[Supplied records — start]

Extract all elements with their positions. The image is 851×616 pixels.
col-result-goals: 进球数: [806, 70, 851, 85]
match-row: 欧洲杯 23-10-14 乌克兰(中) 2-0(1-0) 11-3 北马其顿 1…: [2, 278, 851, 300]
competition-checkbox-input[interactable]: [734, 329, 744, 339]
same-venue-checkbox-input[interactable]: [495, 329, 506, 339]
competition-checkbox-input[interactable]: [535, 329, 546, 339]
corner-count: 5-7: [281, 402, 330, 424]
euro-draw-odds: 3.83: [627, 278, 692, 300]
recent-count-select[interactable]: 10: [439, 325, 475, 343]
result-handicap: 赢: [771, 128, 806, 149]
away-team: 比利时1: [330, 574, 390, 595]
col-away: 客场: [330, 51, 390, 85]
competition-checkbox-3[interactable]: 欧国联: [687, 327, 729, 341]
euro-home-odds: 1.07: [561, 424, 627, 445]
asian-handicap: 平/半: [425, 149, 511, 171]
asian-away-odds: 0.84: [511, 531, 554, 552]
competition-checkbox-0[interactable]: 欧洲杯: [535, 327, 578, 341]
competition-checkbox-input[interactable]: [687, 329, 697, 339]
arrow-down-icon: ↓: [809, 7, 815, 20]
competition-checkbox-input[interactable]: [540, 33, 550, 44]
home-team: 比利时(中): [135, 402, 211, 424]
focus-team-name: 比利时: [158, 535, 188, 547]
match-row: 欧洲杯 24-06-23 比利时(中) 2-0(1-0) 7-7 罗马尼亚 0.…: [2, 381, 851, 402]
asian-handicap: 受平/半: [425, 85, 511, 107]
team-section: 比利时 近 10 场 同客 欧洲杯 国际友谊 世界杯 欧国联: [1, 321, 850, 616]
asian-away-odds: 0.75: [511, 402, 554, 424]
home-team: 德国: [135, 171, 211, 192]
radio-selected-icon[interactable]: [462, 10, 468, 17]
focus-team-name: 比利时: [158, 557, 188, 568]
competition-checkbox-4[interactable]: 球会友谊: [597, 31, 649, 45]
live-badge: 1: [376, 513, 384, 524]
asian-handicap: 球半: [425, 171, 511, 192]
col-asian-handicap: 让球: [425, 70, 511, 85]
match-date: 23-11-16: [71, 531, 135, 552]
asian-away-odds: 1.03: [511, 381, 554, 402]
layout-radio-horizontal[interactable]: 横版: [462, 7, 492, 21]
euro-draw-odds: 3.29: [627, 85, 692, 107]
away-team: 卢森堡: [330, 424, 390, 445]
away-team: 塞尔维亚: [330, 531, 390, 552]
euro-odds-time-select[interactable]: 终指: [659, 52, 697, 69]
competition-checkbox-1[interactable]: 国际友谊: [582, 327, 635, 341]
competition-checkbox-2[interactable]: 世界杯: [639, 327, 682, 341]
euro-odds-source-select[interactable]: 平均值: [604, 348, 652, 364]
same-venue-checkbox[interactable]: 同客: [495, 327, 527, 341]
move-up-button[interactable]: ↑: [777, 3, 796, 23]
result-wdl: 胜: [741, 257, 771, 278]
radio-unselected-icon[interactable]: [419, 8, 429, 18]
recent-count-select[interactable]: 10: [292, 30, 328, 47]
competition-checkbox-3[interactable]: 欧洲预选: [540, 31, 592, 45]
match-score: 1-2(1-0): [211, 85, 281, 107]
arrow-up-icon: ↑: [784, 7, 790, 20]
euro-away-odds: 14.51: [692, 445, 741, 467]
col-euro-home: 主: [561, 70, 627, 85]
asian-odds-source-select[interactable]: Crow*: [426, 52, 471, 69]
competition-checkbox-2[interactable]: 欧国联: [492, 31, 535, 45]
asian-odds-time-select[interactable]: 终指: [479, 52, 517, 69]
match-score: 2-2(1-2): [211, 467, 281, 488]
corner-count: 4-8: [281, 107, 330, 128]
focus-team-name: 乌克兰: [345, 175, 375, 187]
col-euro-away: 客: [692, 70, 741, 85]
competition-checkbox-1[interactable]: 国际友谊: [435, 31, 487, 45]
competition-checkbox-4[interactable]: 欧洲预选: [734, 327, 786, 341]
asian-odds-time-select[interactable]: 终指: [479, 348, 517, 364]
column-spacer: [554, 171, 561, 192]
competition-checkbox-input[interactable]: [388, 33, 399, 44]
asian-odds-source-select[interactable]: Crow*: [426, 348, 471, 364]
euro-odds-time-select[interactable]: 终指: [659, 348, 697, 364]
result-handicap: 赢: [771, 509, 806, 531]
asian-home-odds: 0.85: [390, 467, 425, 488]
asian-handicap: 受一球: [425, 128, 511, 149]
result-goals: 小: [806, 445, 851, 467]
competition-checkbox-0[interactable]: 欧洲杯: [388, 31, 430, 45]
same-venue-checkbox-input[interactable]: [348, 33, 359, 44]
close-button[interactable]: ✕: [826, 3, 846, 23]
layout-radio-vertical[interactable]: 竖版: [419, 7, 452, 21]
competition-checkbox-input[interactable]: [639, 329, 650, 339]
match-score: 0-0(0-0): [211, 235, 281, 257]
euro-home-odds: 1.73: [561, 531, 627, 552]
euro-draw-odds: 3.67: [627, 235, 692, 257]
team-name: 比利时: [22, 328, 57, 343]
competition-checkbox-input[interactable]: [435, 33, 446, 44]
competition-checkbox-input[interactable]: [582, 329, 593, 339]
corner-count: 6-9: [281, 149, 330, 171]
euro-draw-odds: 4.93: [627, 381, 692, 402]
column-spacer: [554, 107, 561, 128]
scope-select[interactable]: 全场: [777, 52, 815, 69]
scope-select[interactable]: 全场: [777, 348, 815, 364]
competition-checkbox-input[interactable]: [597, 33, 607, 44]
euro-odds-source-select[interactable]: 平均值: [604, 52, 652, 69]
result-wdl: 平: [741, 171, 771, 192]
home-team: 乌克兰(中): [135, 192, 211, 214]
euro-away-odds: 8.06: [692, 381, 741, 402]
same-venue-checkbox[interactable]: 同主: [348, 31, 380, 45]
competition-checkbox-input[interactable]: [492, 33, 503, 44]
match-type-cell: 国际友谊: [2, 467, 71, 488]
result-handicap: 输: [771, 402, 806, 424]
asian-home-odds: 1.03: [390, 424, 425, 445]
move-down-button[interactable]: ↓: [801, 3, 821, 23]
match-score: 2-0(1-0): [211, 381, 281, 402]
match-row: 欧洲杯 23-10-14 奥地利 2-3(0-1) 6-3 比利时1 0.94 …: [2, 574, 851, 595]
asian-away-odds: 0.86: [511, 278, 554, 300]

[Supplied records — finish]

## Your task
Counting only lines of the data above that hold "arrow", report the total and nothing else.

## Result for this exercise
2